Goldie later married Erville Ray Bonnell, known as Butch.  He was a butcher, and my grandpa, Gene (Eugene), loved him very much and would get up early in the morning to go work with him.  I'm told they were very close.  Butch got sick and Goldie moved him to a different location for health reasons.  She worked for many years at the Cambridge Glass Company, etching the Rosepoint design into plates, teacups, goblets, etc.  While Butch was sick she worked at a hospital.  After he died, she later married Elmer Justice.  From family interviews, I've learned that he was not very nice to Goldie, putting her down, saying unkind things.  Goldie died May 8, 1962 in Cambridge.  

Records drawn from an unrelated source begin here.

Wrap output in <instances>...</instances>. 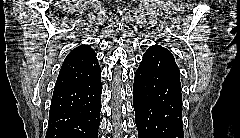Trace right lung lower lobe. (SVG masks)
Returning a JSON list of instances; mask_svg holds the SVG:
<instances>
[{
    "label": "right lung lower lobe",
    "instance_id": "98d812e1",
    "mask_svg": "<svg viewBox=\"0 0 240 138\" xmlns=\"http://www.w3.org/2000/svg\"><path fill=\"white\" fill-rule=\"evenodd\" d=\"M101 75L81 85L55 91L46 138H98Z\"/></svg>",
    "mask_w": 240,
    "mask_h": 138
}]
</instances>
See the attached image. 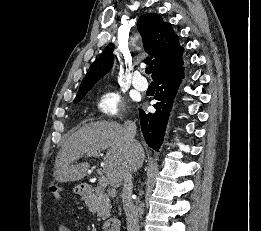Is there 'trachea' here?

From interviewing my grandma, Eva Collier Rhinehart Pendleton (Eugene's wife), and Goldie's daughter, Pat (Patricia), I learned that Goldie was a very warm, kind lady with a wonderful sense of humor.  She was devoted to her children, joined several churches - from the Methodists to the Pentecostals, she loved to have her family around her - they often had Sunday dinners, and I have pictures of her and her family sitting on the front porch.  She was close to her siblings, as well.  My grandma remembers a get-together with the family where they were all laughing and telling jokes and seemed like a really fun group of people.

Goldie with her grandson, Stanley Dale Gibson.  Behind her are her daughters, Esther and either Florence or Patricia (can't tell which)

Goldie and "Butch" Bonnell

Goldie (in truck) with Patricia (holding kitten), Donald (holding dog), and Eugene
Goldie and Butch

Goldie and Butch

Goldie, Florence, Ethel, and Esther


1 comment:

  1. Its really cool that you have so many photos! Very interesting woman and what a life story! I think its awesome, good job Tiff! Sometime I need your help to get me started on my history, you are the master.